Making Sense of my Statistics Course
Here are some general notes.
Difficult words
Degrees of freedom in statistics describes how variables depend on each other. If we have a data for a rectangle
containing width, height and area, we have 3 variables, but degree of freedom = 2, since area depends on
$width*height$. A square on the other hand has one degree of freedom An elbow has one degree of freedom, a shoulder
has two. Degrees of freedom is n-1. So if we have color and size, we have $n=2 \implies n-1 = 1$
From a statistics point of view. Degrees of freedom describes how many of your data points are variable vs
determined. Suppose you have three data points with a mean of 21. What three numbers averaged together give a
mean of 21? You can choose anything for the first two, but the third number is determined since you have to
equal the mean. For example, if you have 15 and 5, the third can only be 43: (15+ 5+43 =63 /3 = 21). You can
choose any two numbers for the first two spots, but the third is determined mathematically. In this sample, we
have two degrees of freedom. The more datapoints in your sample, the more degrees of freedom you have.
t observed and p value
Code in R:
# sample set
l <- c(3003,3005,2997,3006,2999,2998,3007,3005,3001)
# standard error
# how sure are we about our data.
sem <- sd(l)/sqrt(length(l))
# What is our expectation.
mu <- 3000
x_bar <- mean(l)
# divide the diff between our average from sample and expected mean value, and get observed t.
tobs <- (x_bar-mu)/(sem)
# length(l) - 1 because we have n-1 degrees of freedom.
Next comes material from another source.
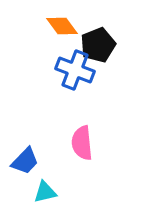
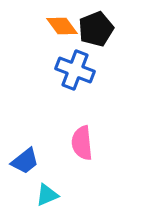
black pentagon: moved 2 px left, 16 px up
blue trapezoid: rotated 8 degrees clockwise
cyan triangle: moved 2 px right, 3 px down; rotated 10 degrees counterclockwise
# p_value is the risk that the result we have gotten is due to chance.
p_value <- (1 - pt(tobs, df=length(l)-1)) * 2
# level of significance.
# This is the acceptable risk that the result we have gotten is due to chance
alpha <- 0.05
1-p_value
p_value
Tricky stuff
When converting from log to normal through exp(x) we get the median, NOT the mean
Two samples
It is almost always fool proof to use the welch version. The pooled version is for similar variance. The pooled approach is sometimes useful when sample size is very small.
Exam questions
Common question is that we want to calculate n or power.